Representative image
Representative image

CHENNAI: Amid the spiralling hike in the prices of essential commodities, power consumers are set to pay increased electricity charges which are set to increase by 12 per cent to 52 per cent under various slabs for domestic consumers from Saturday.

The power tariff would be hiked every year on July 1 from 2023-24 to 2026-27 based on inflation for all the consumer categories.

The tariff hike announced by Tamil Nadu Electricity Regulatory Commission (TNERC) comes into effect from September 10.

Domestic consumers irrespective of their electricity consumption would continue to get the first 100 units free of cost.

Consumers who use less than 500 units would get an additional subsidy of Rs 2.25 per unit for 101-200 units slab while those consuming above 500 units would pay Rs 4.50 per unit for the same slab.

If a consumer uses less than 500 units, they would be charged Rs 2.25 per unit for 101-200 units, Rs 4.50 per unit for 201 to 400 units and Rs 6.50 per unit. For those who consume over 500 units, they would be charged Rs 4.50 per unit for 201-400 units and Rs 6 per unit for 401-500 units while 501-600 units would be charged Rs 8 per unit, 601-800 units (Rs 9 per unit), 801-1000 units (Rs 10 per unit) and above 1000 units (Rs 11 per unit).

In the previous tariff, the highest tariff for domestic consumers was Rs 6.60 per unit for those consuming above 500 units.

The residential consumers living in the apartments are set to pay more than those living in the individual houses with the Tangedco creating a new tariff category I-D for common purposes with a flat tariff of Rs 8 per unit and fixed charges of Rs 100 per kilowatt per month.

The individual houses with more than one domestic power connection have to provide a rental or lease agreement if it is rented or leased premises. In the case of same-family living on different floors of individual houses, they have to show family cards in lieu of the rental or lease agreement. If not, they would be charged under LT tariff I-D.

The hut consumer who was getting free power supply will see a hike in the fixed charges to Rs 300 from Rs 145 which would be compensated by the government. Similarly, the agricultural consumers fixed charges which would be paid by the government in the form of subsidy also saw a nominal hike of Rs 3,250 from the previous Rs 2,875.

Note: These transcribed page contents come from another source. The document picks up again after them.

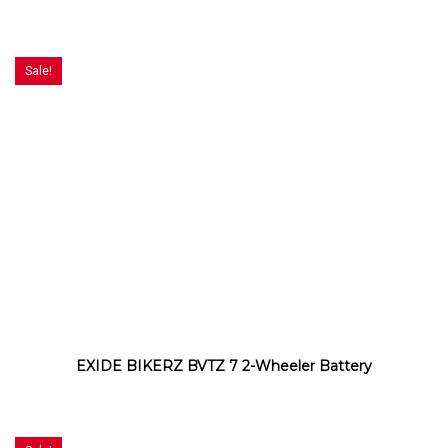
Sale!
EXIDE BIKERZ BVTZ 7 2-Wheeler Battery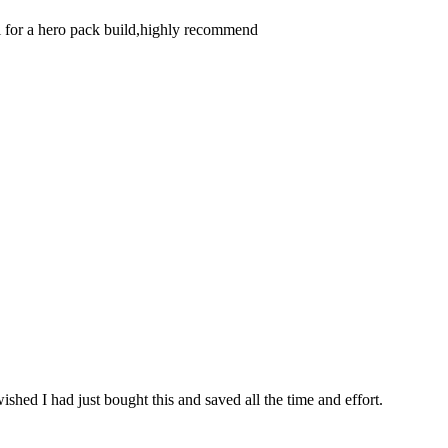
eal for a hero pack build,highly recommend
ished I had just bought this and saved all the time and effort.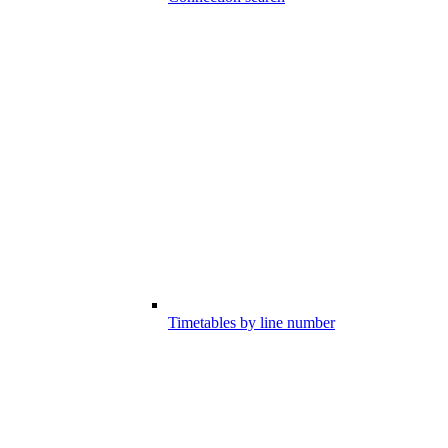
Timetables by line number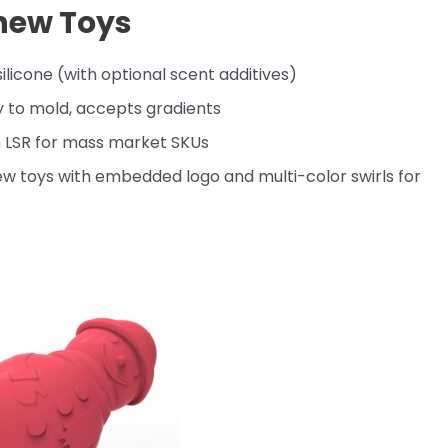
ew Toys
ilicone (with optional scent additives)
y to mold, accepts gradients
 LSR for mass market SKUs
w toys with embedded logo and multi-color swirls for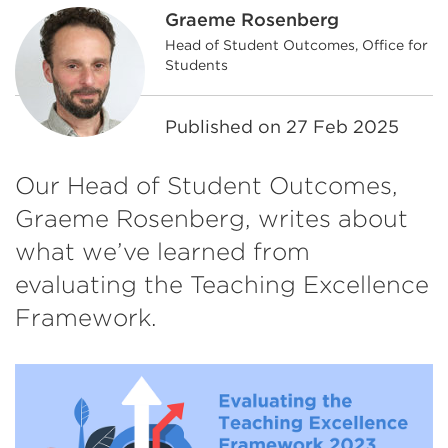
Graeme Rosenberg
Head of Student Outcomes, Office for
Students
Published on
27 Feb 2025
Our Head of Student Outcomes,
Graeme Rosenberg, writes about
what we’ve learned from
evaluating the Teaching Excellence
Framework.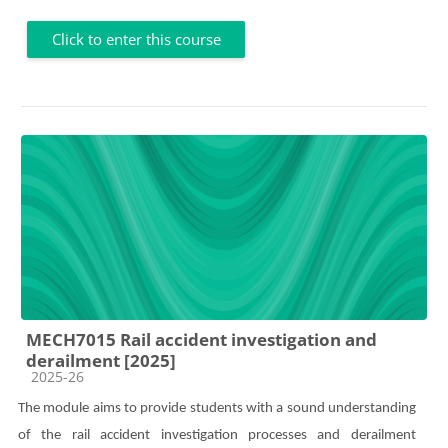
Click to enter this course
MECH7015 Rail accident investigation and
derailment [2025]
Course category
2025-26
The module aims to provide students with a sound understanding
of the rail accident investigation processes and derailment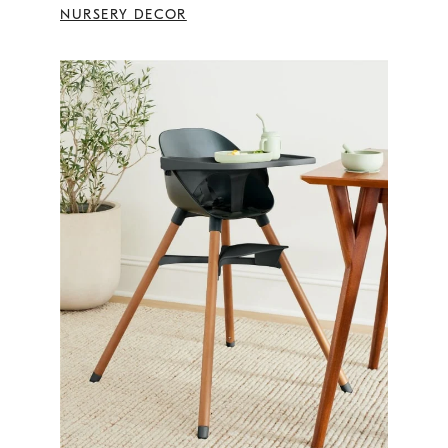
NURSERY DECOR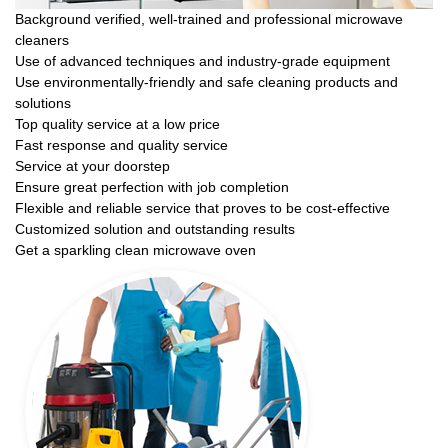
Background verified, well-trained and professional microwave
cleaners
Use of advanced techniques and industry-grade equipment
Use environmentally-friendly and safe cleaning products and
solutions
Top quality service at a low price
Fast response and quality service
Service at your doorstep
Ensure great perfection with job completion
Flexible and reliable service that proves to be cost-effective
Customized solution and outstanding results
Get a sparkling clean microwave oven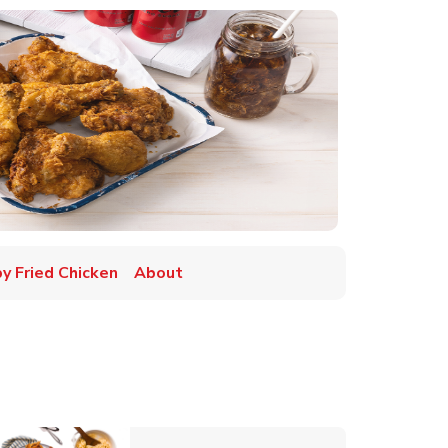
py Fried Chicken
About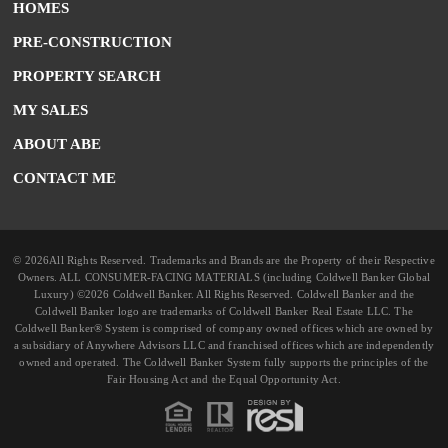
HOMES
PRE-CONSTRUCTION
PROPERTY SEARCH
MY SALES
ABOUT ABE
CONTACT ME
© 2026All Rights Reserved. Trademarks and Brands are the Property of their Respective
Owners. ALL CONSUMER-FACING MATERIALS (including Coldwell Banker Global
Luxury) ©2026 Coldwell Banker. All Rights Reserved. Coldwell Banker and the
Coldwell Banker logo are trademarks of Coldwell Banker Real Estate LLC. The
Coldwell Banker® System is comprised of company owned offices which are owned by
a subsidiary of Anywhere Advisors LLC and franchised offices which are independently
owned and operated. The Coldwell Banker System fully supports the principles of the
Fair Housing Act and the Equal Opportunity Act.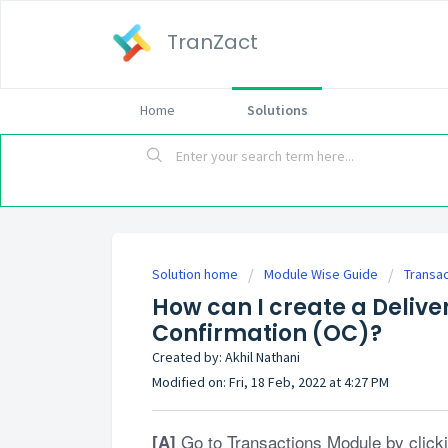
TranZact
Home
Solutions
Solution home
Module Wise Guide
Transa
How can I create a Delive
Confirmation (OC)?
Created by: Akhil Nathani
Modified on: Fri, 18 Feb, 2022 at 4:27 PM
Go to Transactions Module by clicki
[A]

Following the stiff opposition from the MSME sector to the steep hike proposed on the fixed charges, Tangedco submitted an additional petition reducing the proposed fixed charges for the LT III-B (industries, information technology services). In the order, the TNERC has fixed energy charges at Rs 7/50 per unit while the fixed charges for 0-50 kW is Rs 75 per kW per month (proposed Rs 100/kW/month), above 50-112kW is Rs 150 per kW per month (Rs 325 per kW per month) and above 112 kW (CT Service) is Rs 550 per kW per month (Rs 600 per kW per month). Earlier, the LT industry consumers were paying a flat fixed charge of Rs 35 per month.

The high tension (HT) industry consumers have to pay energy charges of Rs 6.75 per unit and demand charges of Rs 550 per kVA per month. All HT consumers expect HT lift irrigation and temporary supply will pay 25 per cent extra for the power consumption during the peak hours 6 am to 10 am and 6 pm to 10 pm.

In the case of LT tariff for government and private educational institutions, industries and miscellaneous and general purpose consumers, they have to pay the time of the day tariff of 25 per cent extra on energy charges during the peak hours. Until the installation of the ToD meters, those consumers would be billed 25 per cent extra on the 20 per cent of the total energy charges.

Despite the tariff hike, Tangedco continues to face losses. As against the aggregate revenue requirement of Rs 71,940 crore for 2022-23, the utility expects revenue of Rs 59,435 crore from the sale of power with a deficit of Rs 12,504 crore (considering sales at a new tariff for seven months). However, the loss is expected to be reduced to Rs 748 crore in 2023-24.